----- Information supplied
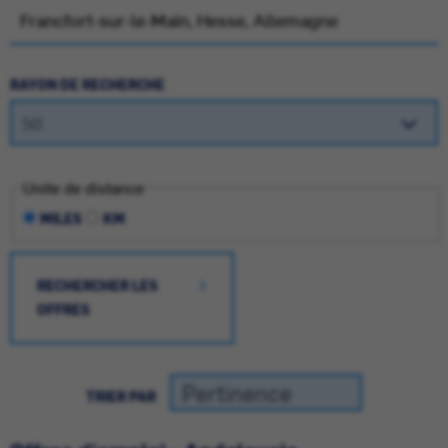
RAYON DE RECHERCHE
Unite de distance
MILES
KM
RECHERCHER LES
OFFRES
TRIER PAR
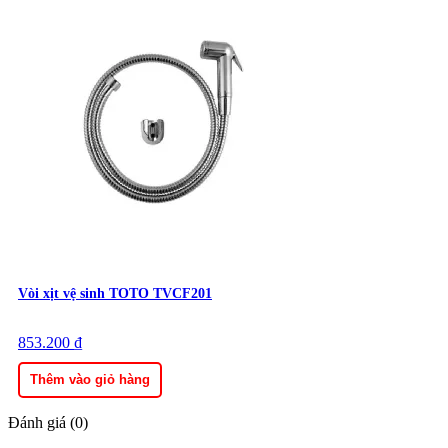
Vòi xịt vệ sinh TOTO TVCF201
853.200
₫
Thêm vào giỏ hàng
Đánh giá (0)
----------
Exercise ▸ Your answer must be the records above, copied exactly, with no pictures.

Task solution ▸
RAYON DE RECHERCHE
Unite de distance
MILES
KM
RECHERCHER LES
OFFRES
TRIER PAR
Vòi xịt vệ sinh TOTO TVCF201
853.200
₫
Thêm vào giỏ hàng
Đánh giá (0)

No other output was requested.